Every once in a while, an organization is presented with an opportunity….an opportunity that on the surface seems like a great idea. Perhaps it is an opportunity for additional funding, to start a new program, or to serve in a new community. All these opportunities in and of themselves are great things. How do you decide whether to “jump” on the opportunity?
Nonprofit leaders are visionaries—they see the world for what it could become. And, that is a good thing, without visionaries many of the challenges and issues our world has faced in the past would not be solved today. Since there is a less desirable attribute to counter every positive one, let’s look for a moment at the destructive side of a visionary.
Visionaries can get so caught up in the opportunity they are often unable to evaluate the idea’s effect on themselves and those around them. They develop a case of tunnel vision which presses them forward without consideration for everything else. With a tendency toward idealism and positivity, visionaries struggle to see the negative in the great idea.

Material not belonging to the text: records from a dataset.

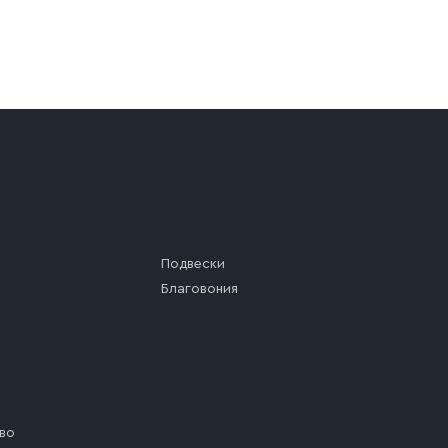
а (калитки дачи или ворот частного дома). Если возник
а, которое максимально близко к месту запланированной
ста назначения доставки предусмотрен платный въезд, 
Подвески
Благовония
во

Below is a checklist to determine if opportunities and plans are a good idea for right now or a good idea for the future, a good idea for you and your organization or a good idea for someone else and another organization.
- Does the idea, project, funding align with your mission? It is important to evaluate whether there is true mission alignment or whether you are stretching it to make it fit….to justify it.

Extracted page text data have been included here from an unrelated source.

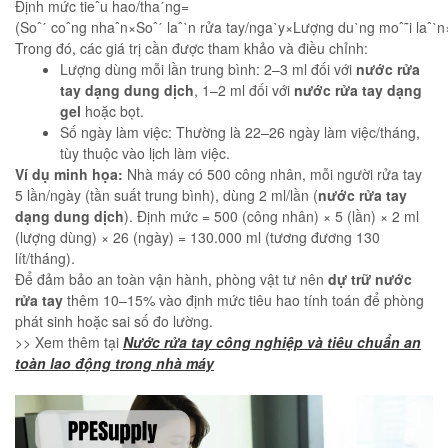
Định mức tieˆu hao/thaˊng=
(Soˆˊ coˆng nhaˆn×Soˆˊ laˆˋn rửa tay/ngaˋy×Lượng duˋng moˆ˜i laˆˋn
Trong đó, các giá trị cần được tham khảo và điều chỉnh:
Lượng dùng mỗi lần trung bình: 2–3 ml đối với
nước rửa
tay dạng dung dịch
, 1–2 ml đối với
nước rửa tay dạng
gel
hoặc bọt.
Số ngày làm việc: Thường là 22–26 ngày làm việc/tháng,
tùy thuộc vào lịch làm việc.
Ví dụ minh họa:
Nhà máy có 500 công nhân, mỗi người rửa tay
5 lần/ngày (tần suất trung bình), dùng 2 ml/lần (
nước rửa tay
dạng dung dịch
). Định mức = 500 (công nhân) × 5 (lần) × 2 ml
(lượng dùng) × 26 (ngày) = 130.000 ml (tương đương 130
lít/tháng).
Để đảm bảo an toàn vận hành, phòng vật tư nên
dự trữ nước
rửa tay
thêm 10–15% vào định mức tiêu hao tính toán để phòng
phát sinh hoặc sai số đo lường.
>> Xem thêm tại
Nước rửa tay công nghiệp và tiêu chuẩn an
toàn lao động trong nhà máy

- Will you need to turn the organization upside down to implement it? Sometimes a great idea just needs to wait because the organization is not quite ready for it. That is ok. Begin adjusting and moving the organization toward the opportunity in the future. It is better to be prepared in the future than to start something that you and your staff are not prepared for.

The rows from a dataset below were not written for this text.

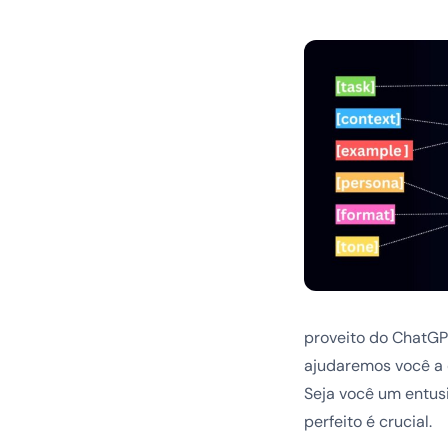
proveito do ChatGP
ajudaremos você a 
Seja você um entus
perfeito é crucial.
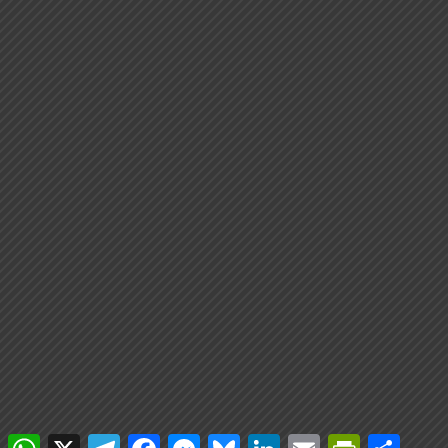
WhatsApp
X
Telegram
Facebook
Messenger
Bluesky
LinkedIn
Email
PrintFriendly
Compar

- What additional demands will you place on your volunteers and staff? Generally, visionaries are high-capacity people. We take on a lot because we have the capacity to do so, and we like it that way. But our staff and volunteers are not always the same type of people. It is important to remember adding programs/services or trying to meet funding guidelines also impacts our staff and can increase the demands on their capacity. Take time to evaluate capacity at all levels of the organization before implementing.
- How will you keep it going? Stretching our staff and resources to capacity might work for short periods of time when starting a new program or receiving funds from a new source during a specific time frame. However, we must ask ourselves, do we plan to continue? If so, how we will keep it going? Sometimes, it is worse to begin something that you can’t continue than to never start at all. Think through the consequences of not being able to continue.
All good ideas have a time and place. Know that sometimes you are not the right person– right now. And, that is ok, if it is truly a great idea, the time will come. But, for now, remember who you are and what your mission is.